36 G. Doradus

Observation data Epoch J2000 Equinox ICRS
- Constellation: Dorado
- Right ascension: 05^{h} 54^{m} 06.05459^{s}
- Declination: −63° 05′ 23.2090″
- Apparent magnitude (V): 4.65

Characteristics
- Spectral type: K2 III
- B−V color index: 1.022±0.045

Astrometry
- Radial velocity (R_{v}): +25.1±0.8 km/s
- Proper motion (μ): RA: +148.129 mas/yr Dec.: +550.143 mas/yr
- Parallax (π): 36.5981±0.0924 mas
- Distance: 89.1 ± 0.2 ly (27.32 ± 0.07 pc)
- Absolute magnitude (M_{V}): 2.56

Details
- Mass: 1.28±0.03 M_{☉}
- Radius: 4.76±0.14 R_{☉}
- Luminosity: 9.68±0.40 L_{☉}
- Surface gravity (log g): 3.020±0.155 cgs
- Temperature: 4,807±62 K
- Metallicity [Fe/H]: +0.141±0.035 dex
- Age: 7.91 Gyr
- Other designations: CD−63°218, FK5 2452, GJ 224.1, GJ 9194, HD 40409, HIP 27890, HR 2102, SAO 249390

Database references
- SIMBAD: data

= 36 G. Doradus =

Astrometric binary star system in the constellation Dorado

36 G. Doradus (HD 40409) is a suspected astrometric binary star system in the southern constellation of Dorado. It is a faint system but visible to the naked eye with an apparent visual magnitude of 4.65. Based upon an annual parallax shift of 36.60 mas, it is located 89 light years away from the Sun. It is moving further away with a heliocentric radial velocity of +25 km/s.
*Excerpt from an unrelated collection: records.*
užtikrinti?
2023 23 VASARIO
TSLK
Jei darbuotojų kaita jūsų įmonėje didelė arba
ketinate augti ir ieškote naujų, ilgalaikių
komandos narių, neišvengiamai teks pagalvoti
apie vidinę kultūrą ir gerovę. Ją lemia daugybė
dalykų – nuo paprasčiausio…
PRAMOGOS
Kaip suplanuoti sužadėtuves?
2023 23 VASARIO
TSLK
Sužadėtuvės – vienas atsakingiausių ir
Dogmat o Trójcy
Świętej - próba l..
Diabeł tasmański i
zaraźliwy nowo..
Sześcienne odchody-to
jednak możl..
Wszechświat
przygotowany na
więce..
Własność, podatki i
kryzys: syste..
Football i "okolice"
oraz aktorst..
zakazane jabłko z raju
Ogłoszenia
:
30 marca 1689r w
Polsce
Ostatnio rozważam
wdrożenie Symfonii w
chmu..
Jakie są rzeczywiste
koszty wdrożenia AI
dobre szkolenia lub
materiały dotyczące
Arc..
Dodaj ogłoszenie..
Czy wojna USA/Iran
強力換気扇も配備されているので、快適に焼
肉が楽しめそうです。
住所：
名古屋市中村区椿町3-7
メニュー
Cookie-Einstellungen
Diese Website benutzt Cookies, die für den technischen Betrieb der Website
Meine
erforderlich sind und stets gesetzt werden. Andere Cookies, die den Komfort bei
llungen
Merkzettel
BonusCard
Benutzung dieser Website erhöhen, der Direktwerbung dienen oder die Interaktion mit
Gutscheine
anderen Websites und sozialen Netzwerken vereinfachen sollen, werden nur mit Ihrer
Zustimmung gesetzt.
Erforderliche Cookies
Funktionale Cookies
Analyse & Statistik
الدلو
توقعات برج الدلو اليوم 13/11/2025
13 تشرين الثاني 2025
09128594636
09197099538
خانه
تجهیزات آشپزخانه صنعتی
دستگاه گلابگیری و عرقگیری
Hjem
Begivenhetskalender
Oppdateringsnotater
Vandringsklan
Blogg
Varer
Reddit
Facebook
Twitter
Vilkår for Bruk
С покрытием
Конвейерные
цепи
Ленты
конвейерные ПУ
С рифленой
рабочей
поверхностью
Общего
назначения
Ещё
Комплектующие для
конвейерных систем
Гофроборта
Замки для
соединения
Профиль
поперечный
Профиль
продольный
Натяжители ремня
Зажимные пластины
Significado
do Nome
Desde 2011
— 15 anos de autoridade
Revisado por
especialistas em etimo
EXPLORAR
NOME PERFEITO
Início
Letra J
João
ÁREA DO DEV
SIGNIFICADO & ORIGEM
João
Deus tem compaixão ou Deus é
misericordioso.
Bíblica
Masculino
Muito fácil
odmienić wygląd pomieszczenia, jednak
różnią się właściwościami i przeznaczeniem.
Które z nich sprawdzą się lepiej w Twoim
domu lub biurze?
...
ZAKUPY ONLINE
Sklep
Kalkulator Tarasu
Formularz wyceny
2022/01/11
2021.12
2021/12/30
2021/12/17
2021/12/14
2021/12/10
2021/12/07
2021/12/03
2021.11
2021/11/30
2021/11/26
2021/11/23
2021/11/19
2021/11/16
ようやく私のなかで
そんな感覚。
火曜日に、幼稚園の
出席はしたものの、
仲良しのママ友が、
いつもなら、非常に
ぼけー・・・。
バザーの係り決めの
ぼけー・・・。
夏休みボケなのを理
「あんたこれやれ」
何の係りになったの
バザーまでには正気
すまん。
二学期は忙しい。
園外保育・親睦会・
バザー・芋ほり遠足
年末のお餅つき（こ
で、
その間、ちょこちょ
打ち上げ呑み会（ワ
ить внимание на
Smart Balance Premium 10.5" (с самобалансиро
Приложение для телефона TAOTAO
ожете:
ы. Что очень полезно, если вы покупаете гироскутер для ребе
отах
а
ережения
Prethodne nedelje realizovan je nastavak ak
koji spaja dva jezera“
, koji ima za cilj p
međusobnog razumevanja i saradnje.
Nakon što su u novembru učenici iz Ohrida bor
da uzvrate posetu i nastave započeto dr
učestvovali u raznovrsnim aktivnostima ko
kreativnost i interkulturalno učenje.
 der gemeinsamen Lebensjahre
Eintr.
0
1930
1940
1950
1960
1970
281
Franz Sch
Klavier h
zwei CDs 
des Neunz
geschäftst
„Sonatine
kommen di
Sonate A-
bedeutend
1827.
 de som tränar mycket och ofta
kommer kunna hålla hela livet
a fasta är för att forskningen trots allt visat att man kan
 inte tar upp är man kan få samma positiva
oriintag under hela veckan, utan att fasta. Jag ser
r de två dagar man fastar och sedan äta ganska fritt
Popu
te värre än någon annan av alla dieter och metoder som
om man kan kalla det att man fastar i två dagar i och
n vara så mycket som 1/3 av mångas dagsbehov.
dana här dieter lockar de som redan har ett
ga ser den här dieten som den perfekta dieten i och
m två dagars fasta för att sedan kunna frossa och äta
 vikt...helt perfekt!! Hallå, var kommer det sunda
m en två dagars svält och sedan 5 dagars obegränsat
The system has a relatively high proper motion, traversing the celestial sphere at the rate of 0.57 arcseconds per year along a position angle of 14.51°.

Based on the stellar classification of K2 III assigned by Gray et al. (2006), the visible component is a K-type giant star. In contrast, Keenan and McNeil (1989) gave it a somewhat less evolved classification of K2 III–IV. It is about eight billion years old with 28% more mass than the Sun, and has expanded to 4.76 times the Sun's radius. The star is radiating 10 times the Sun's luminosity from its enlarged photosphere at an effective temperature of 4,807 K.